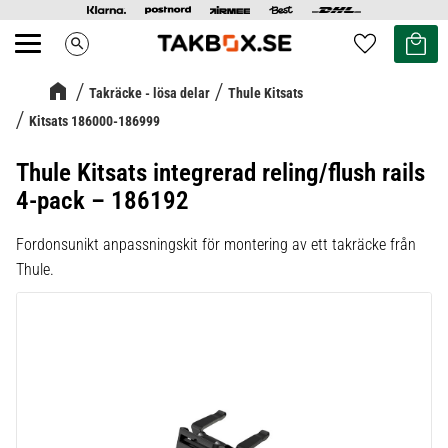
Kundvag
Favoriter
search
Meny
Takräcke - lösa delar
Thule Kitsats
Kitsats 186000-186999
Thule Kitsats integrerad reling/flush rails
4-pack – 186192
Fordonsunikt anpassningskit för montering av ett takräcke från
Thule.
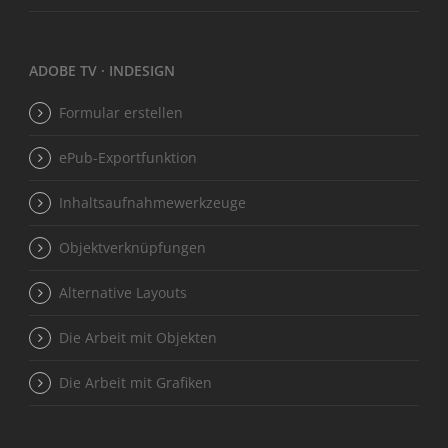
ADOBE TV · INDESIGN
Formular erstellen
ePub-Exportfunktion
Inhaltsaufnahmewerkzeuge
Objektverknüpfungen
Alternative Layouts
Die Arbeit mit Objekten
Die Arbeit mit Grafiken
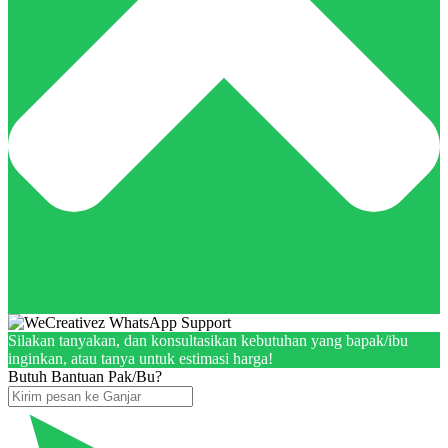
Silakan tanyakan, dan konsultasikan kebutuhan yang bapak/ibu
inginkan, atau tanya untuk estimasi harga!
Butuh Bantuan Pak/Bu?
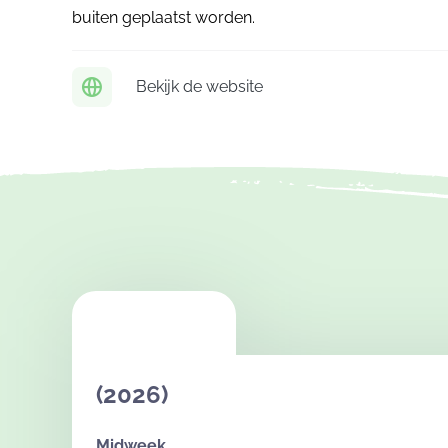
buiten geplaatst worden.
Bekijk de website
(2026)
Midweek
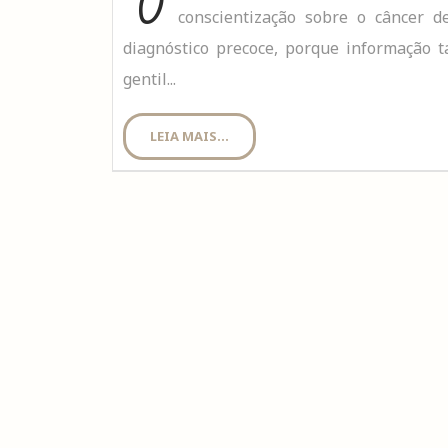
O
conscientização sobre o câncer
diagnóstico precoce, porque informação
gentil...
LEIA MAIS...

- [Required action] Your answer must be exactly the lines from the one with "Takräcke - lösa delar" through the last line of the entries, both included, with no pictures; please add nothing else.

- [Final answer]
Takräcke - lösa delar
Thule Kitsats
Kitsats 186000-186999
Thule Kitsats integrerad reling/flush rails
4-pack – 186192
Fordonsunikt anpassningskit för montering av ett takräcke från
Thule.
ADOBE TV · INDESIGN
Formular erstellen
ePub-Exportfunktion
Inhaltsaufnahmewerkzeuge
Objektverknüpfungen
Alternative Layouts
Die Arbeit mit Objekten
Die Arbeit mit Grafiken
Silakan tanyakan, dan konsultasikan kebutuhan yang bapak/ibu
inginkan, atau tanya untuk estimasi harga!
Butuh Bantuan Pak/Bu?
buiten geplaatst worden.
Bekijk de website
(2026)
Midweek
O
conscientização sobre o câncer
diagnóstico precoce, porque informação
gentil...
LEIA MAIS...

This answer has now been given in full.